Four ways to get people relating more deeply
Spring brings with it a number of come-and-go events at many churches—Easter breakfast, Mother’s Day teas and Father’s Day donut gatherings, graduation and confirmation receptions, and volunteer thank-you meet and greets, to name a few.
Honoring members in this way is a good idea, but how could you step it up from merely good to great? And how might you maximize the assimilation and true fellowship value of events like these?
Research tells us that when members have several strong, established relationships with others in a church, they are less likely to drop away. Still, in many congregations, it’s relatively easy to arrive at the last minute for worship once a week and then quickly disappear into the parking lot, having had no meaningful contact with other worshipers—a weekly Christian “hit and run”!
Part of the joy in the early church (and much of its influence on the surrounding community) came from the relationships of love and care Christians shared. Still today, we experience the joy of what some have called the “one another verses” of the New Testament when we get to know one another on a more personal level so that we can minister to and with each other as the need arises.
Church leaders can use the come-and-go events of spring to foster these kinds of relationships. How? Use these four simple techniques:
- Get your assimilation team or another group of friendly and established members to introduce people to one another.
- Provide name tags; don’t just assume people know each other by name—even if they’ve been going to church together for years.
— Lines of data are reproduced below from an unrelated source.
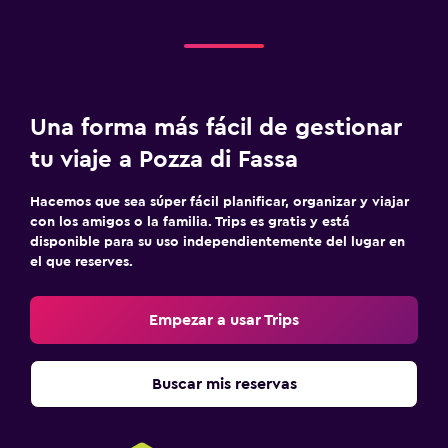
Una forma más fácil de gestionar
tu viaje a Pozza di Fassa
Hacemos que sea súper fácil planificar, organizar y viajar
con los amigos o la familia. Trips es gratis y está
disponible para su uso independientemente del lugar en
el que reserves.
Empezar a usar Trips
Buscar mis reservas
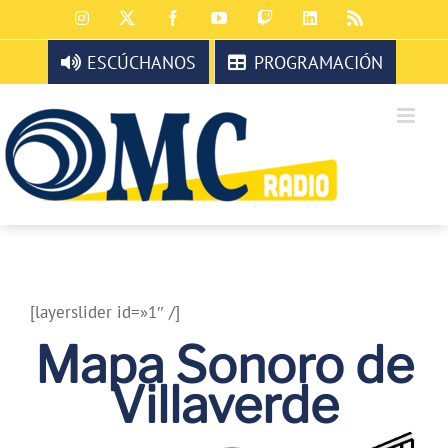
Saltar
Instagram
X
Facebook
YouTube
Twitch
LinkedIn
Rss
al
contenido
ESCÚCHANOS
PROGRAMACIÓN
[layerslider id=»1″ /]
Mapa Sonoro de
Villaverde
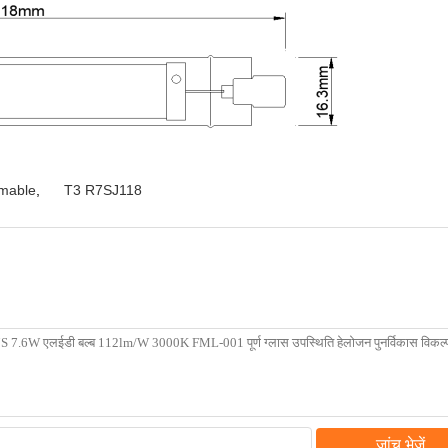
mable
,
T3 R7SJ118
जांच भेजें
- Put sheets of icebreaker questions at each table. Include silly or serious questions. For example: What’s your favorite color/season/food/Scripture verse/hymn/Christian song—and why?
Do you like to wear hats? Why or why not?
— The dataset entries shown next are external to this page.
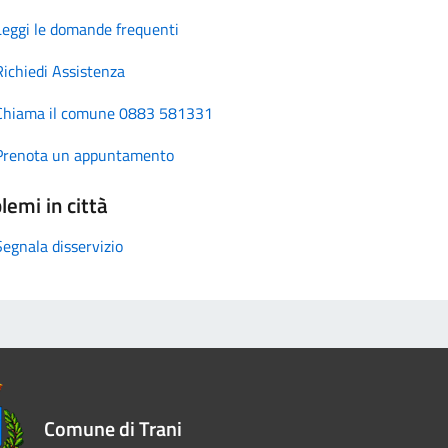
Leggi le domande frequenti
Richiedi Assistenza
Chiama il comune 0883 581331
Prenota un appuntamento
lemi in città
Segnala disservizio
Comune di Trani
Tell about your favorite (name the celebration—Easter, graduation, Father’s Day) of all time.
The best pet I ever had was . . . because . . .
The thing that blesses me most at (name your church) is . . . because . . .
- Provide pencils and note cards, and encourage everyone sitting at each table to exchange prayer requests for the upcoming week or even phone numbers and e-mail addresses so they can stay in touch. Encourage them to contact each other at least once before next Sunday.
Do you want to help worshipers break the Sunday “hit and run” habit? Proactively leverage spring events to deepen relationships!